Immortal Thoughts Late Style in a Time of Plague

Christopher Neve

A remarkable, heartfelt, beautifully written analysis of the late work of major artists which author Max Porter has called “completely and utterly marvelous.”

In 2020, as the spread of COVID-19 caused pandemonium worldwide,a painter and writer returned to a childhood home to reflect upon the transcendence of nature and the work of the artists he most admires. It seems to Christopher Neve that in their final works—their late style—that they have something remarkable in common. This has more to do with intuition and memory than with rationality or reason.

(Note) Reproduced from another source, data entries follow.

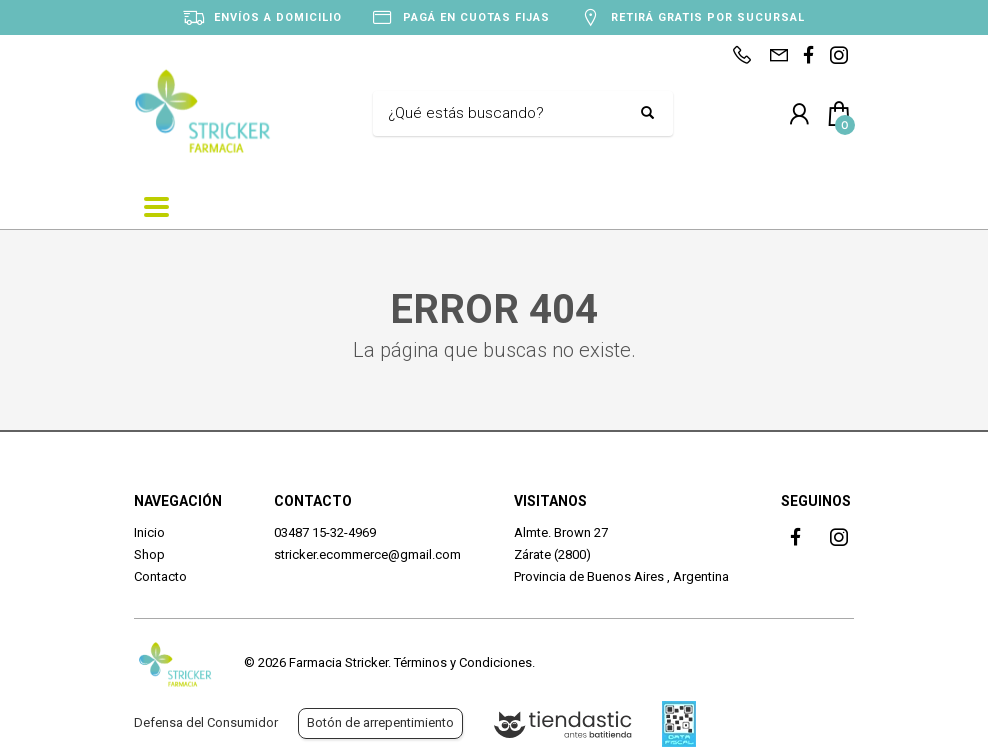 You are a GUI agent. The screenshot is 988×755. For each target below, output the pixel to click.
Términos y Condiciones (463, 662)
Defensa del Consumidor (206, 722)
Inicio (149, 532)
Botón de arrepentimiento (380, 722)
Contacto (160, 576)
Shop (149, 554)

Immortal Thoughts: Late Style in a Time of Plague is an anthology of these reflections. In this personal and moving account, nineteen short essays on artists are interspersed with recollections of the cataclysmic global progress of the disease in poignant contrast to the beauty of the seasons in Neve’s isolated house and garden. From Paul Cézanne and Michelangelo to Rembrandt and Gwen John, Neve dwells on artists’ late ideas, memories, risks, and places in the context of time and mortality.

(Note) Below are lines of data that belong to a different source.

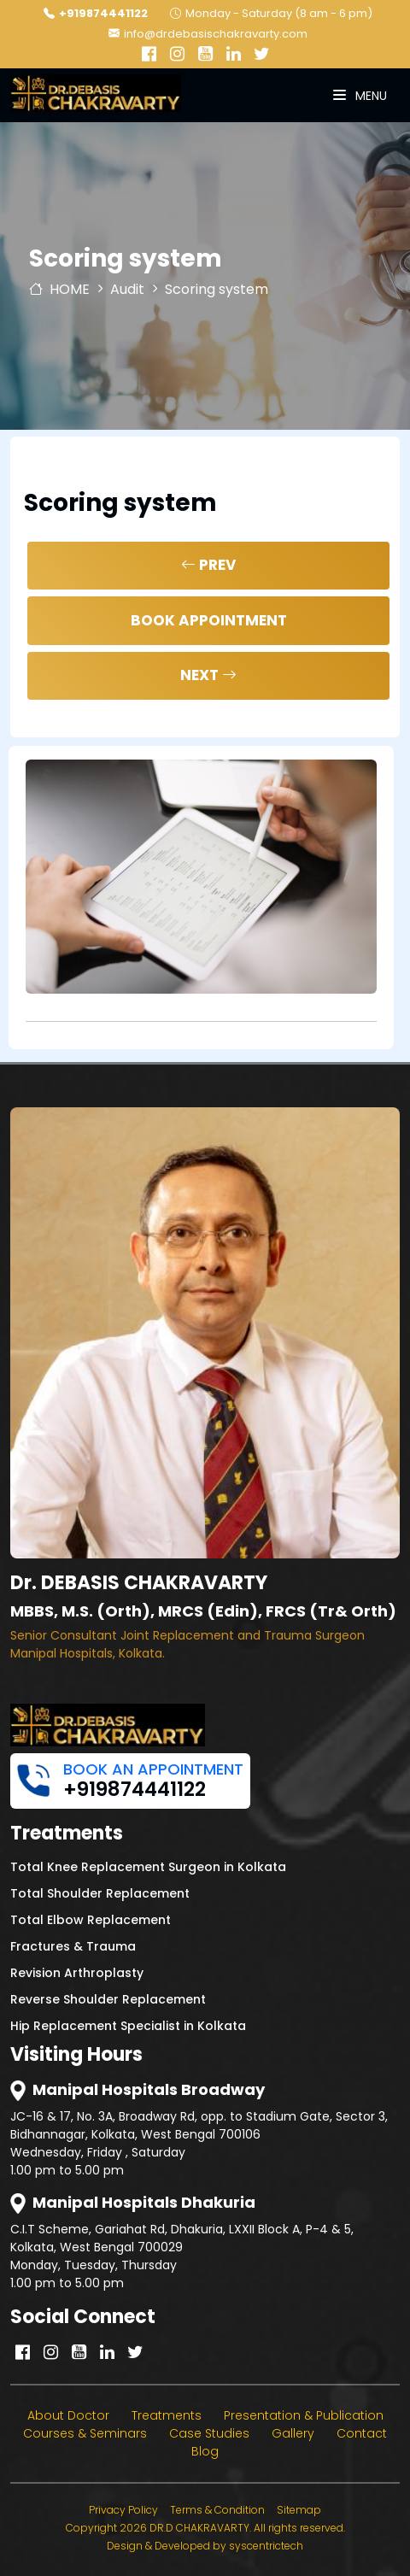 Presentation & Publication (304, 2415)
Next (208, 675)
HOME (59, 289)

As much art history as a discussion of great art in the context of the “dance of death,” Neve also writes about Pierre Bonnard, Giorgio Morandi, Nicolas Poussin, Chaim Soutine, and many others.

Immortal Thoughts is a summary of a lifetime’s contemplation of art.

Reviews

Neve's writing is as distinctive and interesting as when I first picked up Unquiet Landscape… Neve…finds his own "late style," an equivalent in words for the transformations he identified in Constable, Titian, Soutine and John.

— David Berridge On the Seawall

Contributors

Christopher Neve

Author

Christopher Neve is a painter and writer. He is the author of several books and articles. His book Unquiet Landscape: Places and Ideas in 20th-Century British Painting arose out of long talks with Ben Nicholson and other artists.